🔴 Breaking
Nasional

Prabowo Subianto Mengibaratkan Diri sebagai Manajer dalam Mencapai Swasembada Pangan

Presiden Prabowo Subianto menyamakan perannya dalam mencapai swasembada pangan dengan seorang manajer tim sepak bola, menekankan pentingnya kerja sama dari berbagai pihak.

Aditya Surya

Penulis

24 June 2026
8 kali dibaca
Prabowo Subianto Mengibaratkan Diri sebagai Manajer dalam Mencapai Swasembada Pangan
Sumber gambar: nasional.kompas.com

Presiden Republik Indonesia, Prabowo Subianto, menggambarkan dirinya sebagai manajer tim sepak bola saat membahas pencapaian Indonesia dalam swasembada pangan. Ia menekankan bahwa keberhasilan ini bukanlah hasil kerja individu, melainkan hasil kolaborasi antara petani, nelayan, menteri, dan semua pihak yang terlibat langsung di lapangan. "Saya bisa dikatakan kalau di sepak bola apa aku ya? Aku ini manajer, ya kan? Aku yang manajer. Aku di luar lapangan," ungkap Prabowo dalam acara Puncak Pekan Nasional (PENAS) Petani dan Nelayan XVII yang berlangsung di Kabupaten Gorontalo pada Rabu, 24 Juni 2026.

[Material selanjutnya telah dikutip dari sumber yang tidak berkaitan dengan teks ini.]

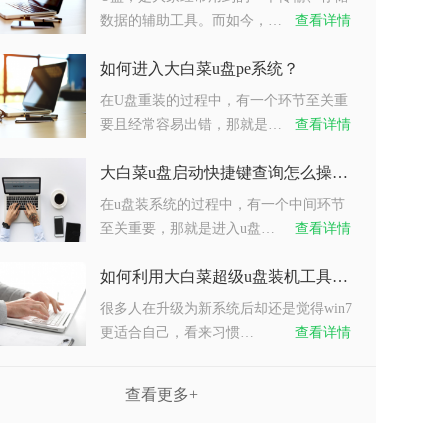
数据的辅助工具。而如今，…
查看详情
如何进入大白菜u盘pe系统？
在U盘重装的过程中，有一个环节至关重
要且经常容易出错，那就是…
查看详情
大白菜u盘启动快捷键查询怎么操作？
在u盘装系统的过程中，有一个中间环节
至关重要，那就是进入u盘…
查看详情
如何利用大白菜超级u盘装机工具重装系统win7？
很多人在升级为新系统后却还是觉得win7
更适合自己，看来习惯…
查看详情
查看更多+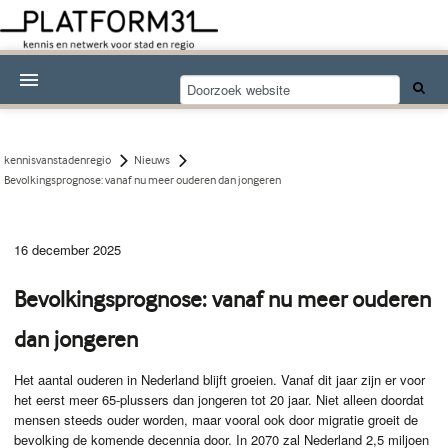
Nieuwsthema's
Kennisdossiers
kennisvanstadenregio
Nieuws
Bevolkingsprognose: vanaf nu meer ouderen dan jongeren
Over Platform31
Abonneren
16 december 2025
Contact
Bevolkingsprognose: vanaf nu meer ouderen
dan jongeren
Het aantal ouderen in Nederland blijft groeien. Vanaf dit jaar zijn er voor
het eerst meer 65-plussers dan jongeren tot 20 jaar. Niet alleen doordat
mensen steeds ouder worden, maar vooral ook door migratie groeit de
bevolking de komende decennia door. In 2070 zal Nederland 2,5 miljoen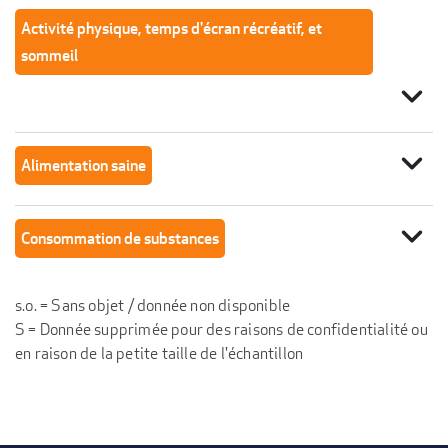
Activité physique, temps d'écran récréatif, et
sommeil
expand_more
expand_more
Alimentation saine
expand_more
Consommation de substances
s.o. = Sans objet / donnée non disponible
S = Donnée supprimée pour des raisons de confidentialité ou
en raison de la petite taille de l'échantillon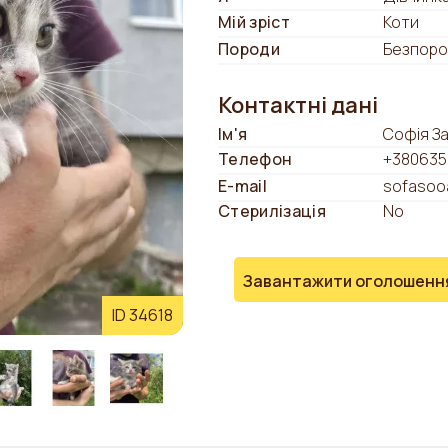
Мій зріст
Коти
Породи
Безпоро
Контактні дані
Ім'я
Софія З
Телефон
+380635
E-mail
sofasoo
Стерилізація
No
Завантажити оголошенн
ID 34618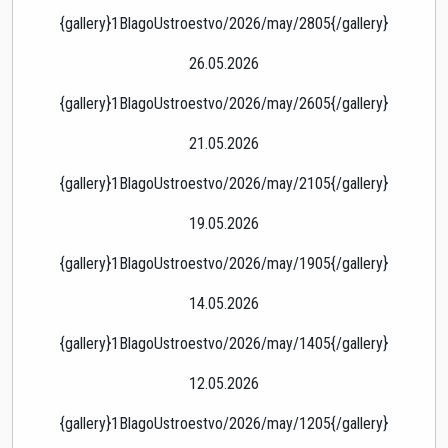
{gallery}1BlagoUstroestvo/2026/may/2805{/gallery}
26.05.2026
{gallery}1BlagoUstroestvo/2026/may/2605{/gallery}
21.05.2026
{gallery}1BlagoUstroestvo/2026/may/2105{/gallery}
19.05.2026
{gallery}1BlagoUstroestvo/2026/may/1905{/gallery}
14.05.2026
{gallery}1BlagoUstroestvo/2026/may/1405{/gallery}
12.05.2026
{gallery}1BlagoUstroestvo/2026/may/1205{/gallery}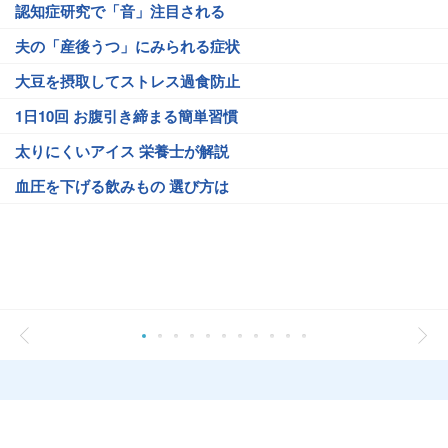
認知症研究で「音」注目される
夫の「産後うつ」にみられる症状
大豆を摂取してストレス過食防止
1日10回 お腹引き締まる簡単習慣
太りにくいアイス 栄養士が解説
血圧を下げる飲みもの 選び方は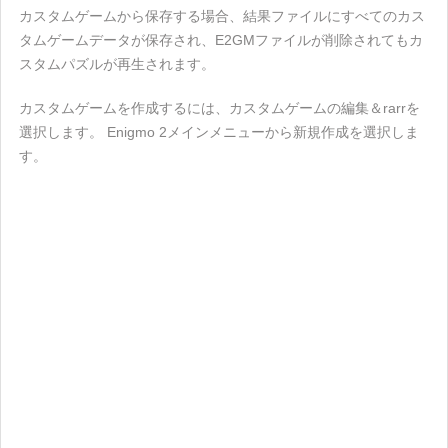
カスタムゲームから保存する場合、結果ファイルにすべてのカス
タムゲームデータが保存され、E2GMファイルが削除されてもカ
スタムパズルが再生されます。
カスタムゲームを作成するには、カスタムゲームの編集＆rarrを
選択します。 Enigmo 2メインメニューから新規作成を選択しま
す。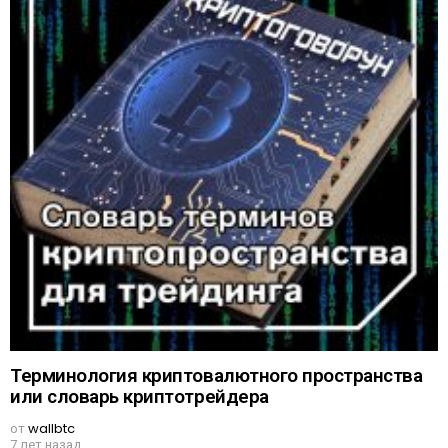
Терминология криптовалютного пространства
или словарь криптотрейдера
от
wallbtc
7 лет назад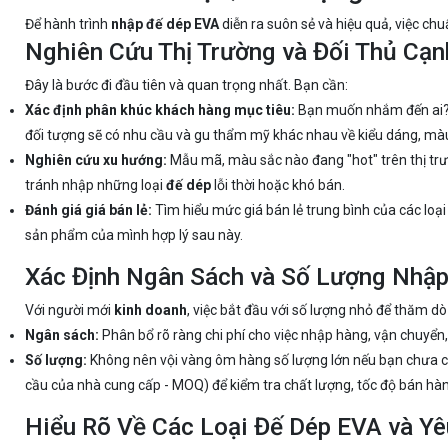
Để hành trình
nhập đế dép EVA
diễn ra suôn sẻ và hiệu quả, việc chu
Nghiên Cứu Thị Trường và Đối Thủ Cạn
Đây là bước đi đầu tiên và quan trọng nhất. Bạn cần:
Xác định phân khúc khách hàng mục tiêu:
Bạn muốn nhắm đến ai? H
đối tượng sẽ có nhu cầu và gu thẩm mỹ khác nhau về kiểu dáng, mà
Nghiên cứu xu hướng:
Mẫu mã, màu sắc nào đang "hot" trên thị trư
tránh nhập những loại
đế dép
lỗi thời hoặc khó bán.
Đánh giá giá bán lẻ:
Tìm hiểu mức giá bán lẻ trung bình của các loại 
sản phẩm của mình hợp lý sau này.
Xác Định Ngân Sách và Số Lượng Nhậ
Với người mới
kinh doanh
, việc bắt đầu với số lượng nhỏ để thăm dò
Ngân sách:
Phân bổ rõ ràng chi phí cho việc nhập hàng, vận chuyển, 
Số lượng:
Không nên vội vàng ôm hàng số lượng lớn nếu bạn chưa có 
cầu của nhà cung cấp - MOQ) để kiểm tra chất lượng, tốc độ bán hàng
Hiểu Rõ Về Các Loại Đế Dép EVA và Yê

Kerja Sama Tim dalam Mencapai Capaian

Prabowo menjelaskan bahwa dalam sebuah tim sepak bola terdapat berbagai peran seperti kapten, pelatih, dan pemain yang semuanya berjuang di lapangan. Ia percaya bahwa pencapaian swasembada pangan merupakan hasil kerja kolektif dari semua pihak yang terlibat. "Ada kapten kesebelasan, ada coach, pelatih, iya kan? Ya mereka inilah. Coach, pelatih, ada yang striker. Saya memberi arah. Kalau mereka enggak berjuang, kalau saudara tidak berjuang, kita tidak swasembada pangan. Tapi, ini keberhasilan kita. Ini keberhasilan menteri-menteri ini semua," katanya.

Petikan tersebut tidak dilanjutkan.